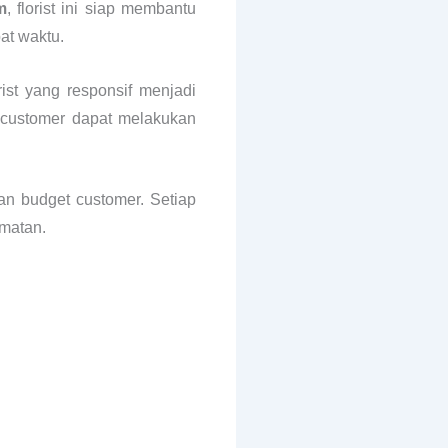
m
, florist ini siap membantu
at waktu.
ist yang responsif menjadi
 customer dapat melakukan
an budget customer. Setiap
rmatan.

::::

| EXERCISE |
Report each line of the material above where the word "customer" appears.

| COMPLETED EXERCISE |
 customer dapat melakukan
an budget customer. Setiap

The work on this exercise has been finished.